YOUR ASSIGNMENT: Set down, please, exactly the lines below that run from the line with "Tuning Manuals" to the line with "low AFI ranking", both lines included.

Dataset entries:

▽

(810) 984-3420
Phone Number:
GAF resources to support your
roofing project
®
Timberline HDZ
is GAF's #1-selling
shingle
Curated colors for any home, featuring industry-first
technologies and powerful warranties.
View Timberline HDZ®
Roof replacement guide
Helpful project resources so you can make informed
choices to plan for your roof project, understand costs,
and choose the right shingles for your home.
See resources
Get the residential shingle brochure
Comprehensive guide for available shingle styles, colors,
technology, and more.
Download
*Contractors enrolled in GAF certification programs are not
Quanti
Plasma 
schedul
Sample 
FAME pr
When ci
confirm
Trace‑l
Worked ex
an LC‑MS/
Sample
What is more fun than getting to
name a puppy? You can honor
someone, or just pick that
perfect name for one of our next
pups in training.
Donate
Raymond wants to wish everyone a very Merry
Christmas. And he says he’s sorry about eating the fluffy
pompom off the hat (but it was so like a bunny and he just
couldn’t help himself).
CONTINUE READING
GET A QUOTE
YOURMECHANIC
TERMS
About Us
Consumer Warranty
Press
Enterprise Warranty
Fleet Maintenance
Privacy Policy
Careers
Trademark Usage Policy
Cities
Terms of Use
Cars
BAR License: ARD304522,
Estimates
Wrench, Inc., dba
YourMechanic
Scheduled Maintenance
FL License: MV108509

△
▽

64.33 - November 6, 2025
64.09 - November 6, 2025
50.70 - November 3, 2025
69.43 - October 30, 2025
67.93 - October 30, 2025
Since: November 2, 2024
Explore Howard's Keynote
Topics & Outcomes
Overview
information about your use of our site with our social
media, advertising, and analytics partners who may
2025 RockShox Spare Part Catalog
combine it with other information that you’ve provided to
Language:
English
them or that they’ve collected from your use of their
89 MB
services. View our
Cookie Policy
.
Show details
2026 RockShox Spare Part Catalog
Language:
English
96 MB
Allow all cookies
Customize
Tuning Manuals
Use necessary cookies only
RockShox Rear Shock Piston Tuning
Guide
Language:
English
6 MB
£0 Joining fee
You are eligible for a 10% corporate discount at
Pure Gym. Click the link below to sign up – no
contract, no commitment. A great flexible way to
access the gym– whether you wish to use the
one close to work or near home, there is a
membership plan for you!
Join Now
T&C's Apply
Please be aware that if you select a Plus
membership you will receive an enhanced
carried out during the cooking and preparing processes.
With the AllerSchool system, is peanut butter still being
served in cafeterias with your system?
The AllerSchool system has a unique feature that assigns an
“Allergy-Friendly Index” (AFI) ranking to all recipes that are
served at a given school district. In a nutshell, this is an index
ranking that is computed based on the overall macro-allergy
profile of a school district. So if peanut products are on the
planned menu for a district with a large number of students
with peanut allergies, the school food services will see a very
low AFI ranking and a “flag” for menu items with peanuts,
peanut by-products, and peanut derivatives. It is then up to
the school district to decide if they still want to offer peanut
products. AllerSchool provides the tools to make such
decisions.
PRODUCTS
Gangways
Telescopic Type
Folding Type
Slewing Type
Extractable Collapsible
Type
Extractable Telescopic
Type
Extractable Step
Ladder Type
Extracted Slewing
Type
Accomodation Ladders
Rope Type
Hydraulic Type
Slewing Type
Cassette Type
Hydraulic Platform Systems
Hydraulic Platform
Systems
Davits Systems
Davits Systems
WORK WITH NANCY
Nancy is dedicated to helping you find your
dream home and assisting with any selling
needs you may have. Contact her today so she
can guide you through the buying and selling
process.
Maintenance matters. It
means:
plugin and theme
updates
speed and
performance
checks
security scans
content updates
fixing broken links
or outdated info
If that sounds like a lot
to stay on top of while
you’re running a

△
▽

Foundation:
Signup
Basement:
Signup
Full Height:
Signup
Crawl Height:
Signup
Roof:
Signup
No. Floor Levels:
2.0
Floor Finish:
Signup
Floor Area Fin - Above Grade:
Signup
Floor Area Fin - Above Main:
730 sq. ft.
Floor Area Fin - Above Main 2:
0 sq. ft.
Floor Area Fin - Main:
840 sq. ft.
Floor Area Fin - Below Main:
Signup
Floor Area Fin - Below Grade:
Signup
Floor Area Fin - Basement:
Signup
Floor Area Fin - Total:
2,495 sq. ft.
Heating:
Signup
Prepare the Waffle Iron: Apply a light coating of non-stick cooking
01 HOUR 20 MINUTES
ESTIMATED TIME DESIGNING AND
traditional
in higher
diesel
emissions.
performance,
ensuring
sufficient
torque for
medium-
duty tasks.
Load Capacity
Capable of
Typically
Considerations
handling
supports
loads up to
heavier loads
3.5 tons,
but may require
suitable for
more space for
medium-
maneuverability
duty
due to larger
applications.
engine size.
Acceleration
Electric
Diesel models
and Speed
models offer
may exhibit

△

YOUR RESPONSE:
Tuning Manuals
Use necessary cookies only
RockShox Rear Shock Piston Tuning
Guide
Language:
English
6 MB
£0 Joining fee
You are eligible for a 10% corporate discount at
Pure Gym. Click the link below to sign up – no
contract, no commitment. A great flexible way to
access the gym– whether you wish to use the
one close to work or near home, there is a
membership plan for you!
Join Now
T&C's Apply
Please be aware that if you select a Plus
membership you will receive an enhanced
carried out during the cooking and preparing processes.
With the AllerSchool system, is peanut butter still being
served in cafeterias with your system?
The AllerSchool system has a unique feature that assigns an
“Allergy-Friendly Index” (AFI) ranking to all recipes that are
served at a given school district. In a nutshell, this is an index
ranking that is computed based on the overall macro-allergy
profile of a school district. So if peanut products are on the
planned menu for a district with a large number of students
with peanut allergies, the school food services will see a very
low AFI ranking and a “flag” for menu items with peanuts,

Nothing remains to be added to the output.